This is not entirely true.

Oh, there is a peak, to be sure, and the mule himself is most certainly a mule. But the peak itself is closer to a glorified hill with aspirations than a true mountain, for the mule had once tried the 'wise old stallion on a mountaintop' schtick, and look what he'd gotten for it. He was lucky to get a single traveler in weeks, not to mention the drafts in a shack on a mountaintop are absolutely horrendous. So the Mule on the Mount was more the Mule on the Rather Large Hill, and his shack was more of a snazzy lodge, and he received more visitors than he knew what to do with. And don't get him started on this 'I see the future' crap. He's just been around the block a lot more times than most anypony else, and if he could tell a future politician from a future showmare and a sunny day from a rainy one, well that's their fault for being so gosh-darn obvious.

Most ponies don't really want to know the future anyway. They just want to be told what they want to hear.

All of this is, of course, beside the point, until it comes to a certain day.
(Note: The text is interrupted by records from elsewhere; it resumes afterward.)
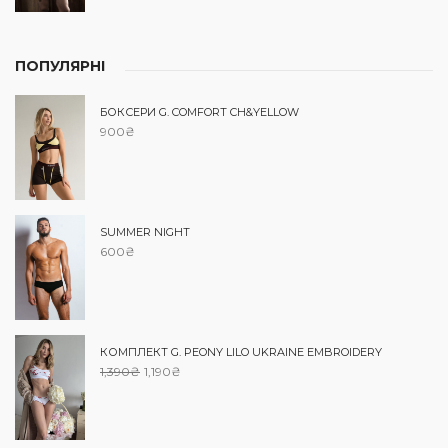
ПОПУЛЯРНІ
БОКСЕРИ G. COMFORT CH&YELLOW
900
₴
SUMMER NIGHT
600
₴
КОМПЛЕКТ G. PEONY LILO UKRAINE EMBROIDERY
1,390
₴
1,190
₴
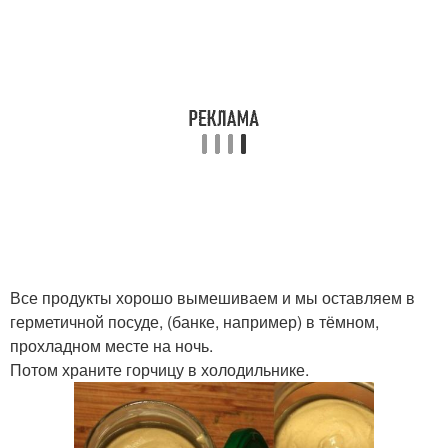
Все продукты хорошо вымешиваем и мы оставляем в
герметичной посуде, (банке, например) в тёмном,
прохладном месте на ночь.
Потом храните горчицу в холодильнике.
On a normal day, the mule would stick his head out his door, look at the line of a dozen waiting ponies that had formed overnight, and turn to look to the sky. He would then announce to the waiting ponies, and the occasional griffin or minotaur, what the weather for the day would be, in exacting detail, and, if necessary, give them shelter inside. He was invariably right.
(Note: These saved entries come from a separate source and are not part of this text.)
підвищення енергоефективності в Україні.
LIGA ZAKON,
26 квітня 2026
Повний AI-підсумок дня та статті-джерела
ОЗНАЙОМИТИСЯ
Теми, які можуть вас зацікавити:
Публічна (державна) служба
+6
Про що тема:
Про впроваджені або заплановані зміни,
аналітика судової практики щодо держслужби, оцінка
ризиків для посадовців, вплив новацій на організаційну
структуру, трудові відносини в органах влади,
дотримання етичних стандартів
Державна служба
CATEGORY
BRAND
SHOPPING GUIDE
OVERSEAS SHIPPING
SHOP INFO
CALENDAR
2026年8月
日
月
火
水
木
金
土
On the day Rainbow Sparkle earned her cutie mark, he turned to see the sky, muttered "bugger this", and crawled right back into bed.
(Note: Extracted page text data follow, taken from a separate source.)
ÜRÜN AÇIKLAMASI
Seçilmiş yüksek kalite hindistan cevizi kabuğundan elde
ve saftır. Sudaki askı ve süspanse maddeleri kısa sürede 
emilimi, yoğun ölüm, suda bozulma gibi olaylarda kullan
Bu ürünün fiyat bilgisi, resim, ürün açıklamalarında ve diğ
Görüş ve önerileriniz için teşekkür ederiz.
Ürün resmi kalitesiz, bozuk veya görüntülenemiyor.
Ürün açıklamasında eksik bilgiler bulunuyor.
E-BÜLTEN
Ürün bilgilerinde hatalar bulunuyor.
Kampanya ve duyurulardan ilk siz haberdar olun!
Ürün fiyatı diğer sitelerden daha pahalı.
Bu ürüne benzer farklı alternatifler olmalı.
Somewhere else and somewhen later, as the light grows dim and the skies, grey, a day in Canterlot looks back upon itself.

It had started out so well, too, the day muses. It's newborn fingers had reached over the white and silver of Canterlot Castle first of all, as every day before has for nearly a millennia. The day had hailed once its dying sister night, shared a brief hug with auntie Etheria, and been on its merry way to Canterlot. The stuffy nobles in Upper Canterlot moaned and groaned and were altogether rather unpleasant to the day as it greeted each of them through their fancy drapes and veneightian blinds, and the wizened mares and stallions of the Mage's Quarter barely acknowledged the day, and so on and so forth through the seven levels of Canterlot. And so it was with a rather more sullen glow that it greeted the workers of the Lower Canterlot through the smog.

The nobles had tattered as their hangers-on had tittered, the fashionable had glamoured as their entourages had glittered, the workers and entertainers were battered and felt rather embittered, and the worker's riot in the Lower Quarter devolved into a song-and-dance routine complete with dueling accordion centerpiece, and really nothing extraordinary happened, save one.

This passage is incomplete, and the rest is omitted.